Our Lord's argument for the resurrection supposes, that, "God being not the God
of the dead, but of the living," therefore Abraham, Isaac and Jacob were then
living in the soul. If the "blessedness of the dead that die in the Lord" were
only in resting in the grave, then a beast or a stone were as blessed; nay, it
were evidently a curse, and not a blessing. For was not life a great mercy? Was
it not a greater mercy to serve God and to do good; to enjoy all the comforts
of life, the fellowship of saints, the comfort of ordinances, and much of
Christ in all, than to lie rotting in the grave? Therefore some further
blessedness is there promised. How else is it said, "We are come to the spirits
of just men made perfect?" Surely, at the resurrection, the body will be made
perfect as well as the spirit. The Scriptures tell us, that Enoch and Elias are
taken up already. And shall we think they possess that glory alone? Did not
Peter, James, and John see Moses also with Christ on the mount? yet the
Scripture saith, Moses died. And is it likely that Christ deluded their senses
in showing them Moses, if he should not partake of that glory till the
resurrection? And is not that of Stephen as plain as we can desire? "Lord
Jesus, receive my spirit." Surely, if the Lord receive it, it is neither
asleep, nor dead, nor annihilated; but it is where he is, and beholds his
glory. That of the wise man is of the same import: "The spirit shall return
unto God who gave it." Why are we said to "have eternal life;" and that to "know
God is life eternal;" and that a believer "on the Son hath everlasting life?"
Or how is "the kingdom of God within us?" If there be as great an interruption
of our life as till the resurrection, this is no eternal life, nor "everlasting
kingdom." "The cities of Sodom and Gomorrah" are spoken of as "suffering the
vengeance of eternal fire!" And if the wicked already suffer eternal fire, then
no doubt but the godly enjoy eternal blessedness.
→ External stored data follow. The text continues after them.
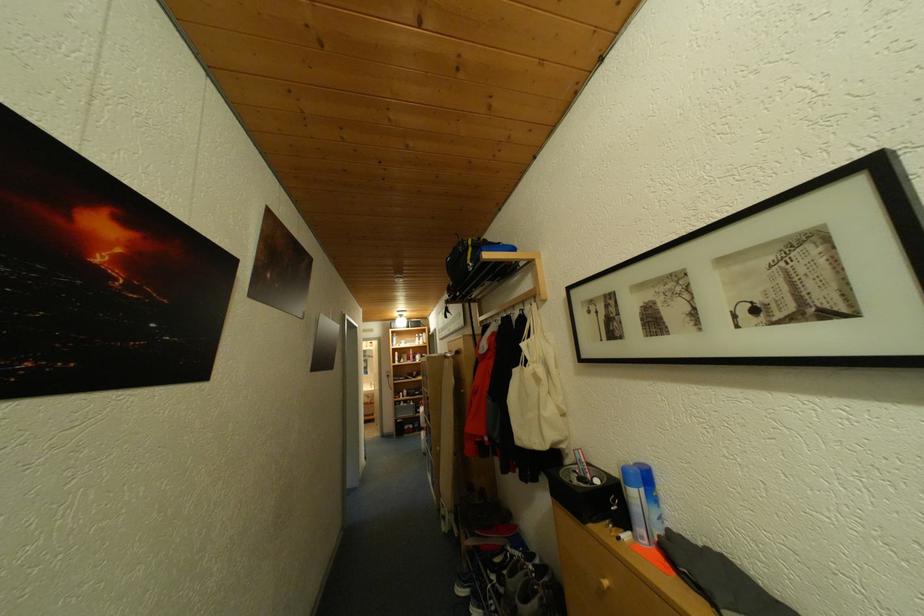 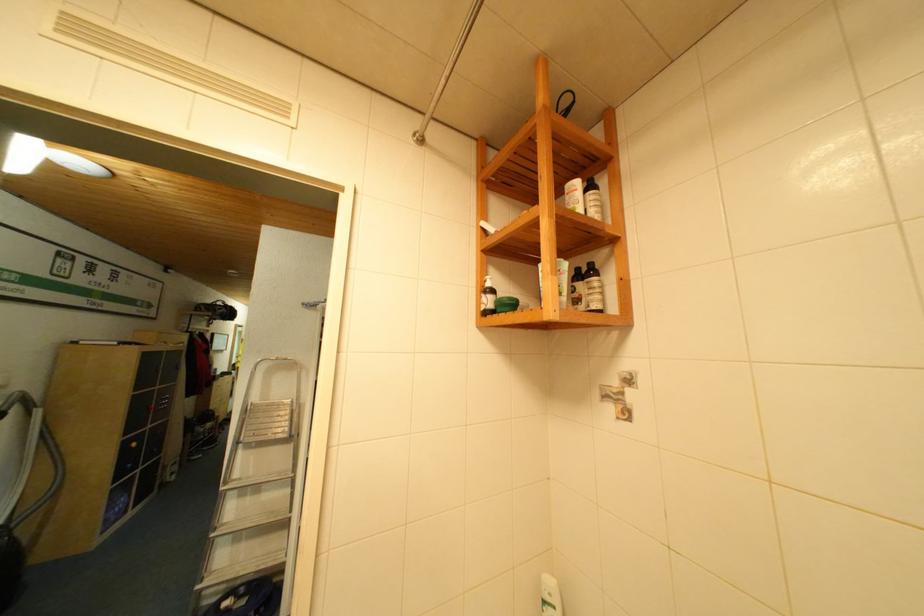 Question: I am providing you with two images of the same scene from different viewpoints. Which of the following objects are not visible in image2?

Choices:
 (A) small cabinet knob
 (B) black backpack
 (C) bee-shaped magnet
 (D) white pump bottle

Answer: (B) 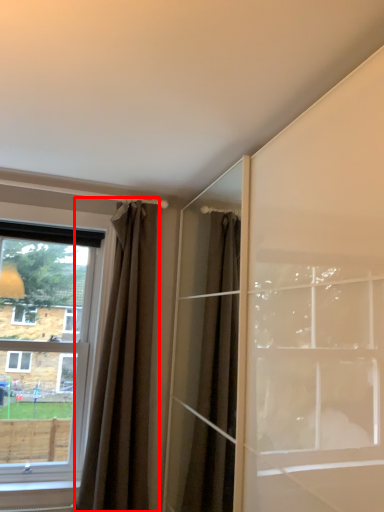 Question: Where is curtain (annotated by the red box) located in relation to window in the image?

Choices:
 (A) left
 (B) right

Answer: (B) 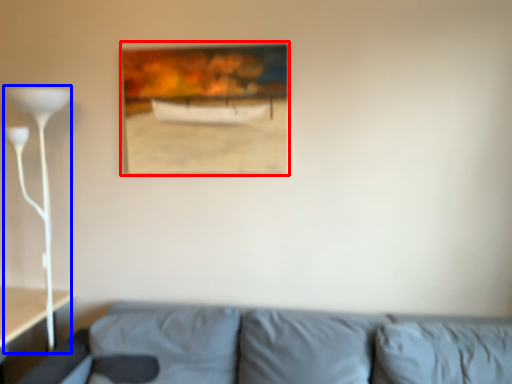 Question: Which point is closer to the camera, picture frame (highlighted by a red box) or table lamp (highlighted by a blue box)?

Choices:
 (A) picture frame
 (B) table lamp

Answer: (B) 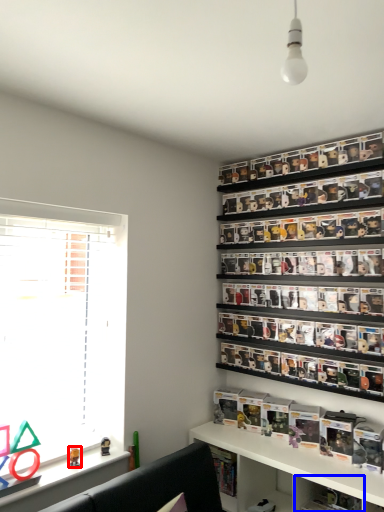 Question: Which of the following is the farthest to the observer, toy (highlighted by a red box) or cabinet (highlighted by a blue box)?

When John saw his glorious
relations, he is said to be "in the Spirit," and to be "carried away in the
Spirit." And when Paul was "caught up to the third heaven," he knew not
"whether in the body or out of the body." This implies that spirits are capable
of these glorious things without the help of their bodies. The same is implied
when John says, "I saw under the altar the souls of them that were slain for
the word of God." When Christ says, "Fear not them who kill the body, but are
not able to kill the soul," does it not plainly imply, that when wicked men
have killed our bodies, that is, have separated the souls from them, yet the
souls are still alive? The soul of Christ was alive when his body was dead, and
therefore so shall be ours too. This appears by his words to the thief, "Today
shalt thou be with me in paradise;" and also by his voice on the cross,
"Father, into thy hands I commend my Spirit." If the spirits of those that
"were disobedient in the days of Noah were in prison," that is, in a living and
suffering state; then, certainly, the separate spirits of the just are in an
opposite condition of happiness. Therefore, faithful souls will no sooner leave
their prisons of flesh but angels shall be their convoy; Christ, and all the
perfected spirits of the just, will be their companions; heaven will be their
residence, and God their happiness. When such die, they may boldly and
believingly say, as Stephen, "Lord Jesus, receive my spirit;" and commend it,
as Christ did, into a Father's hands.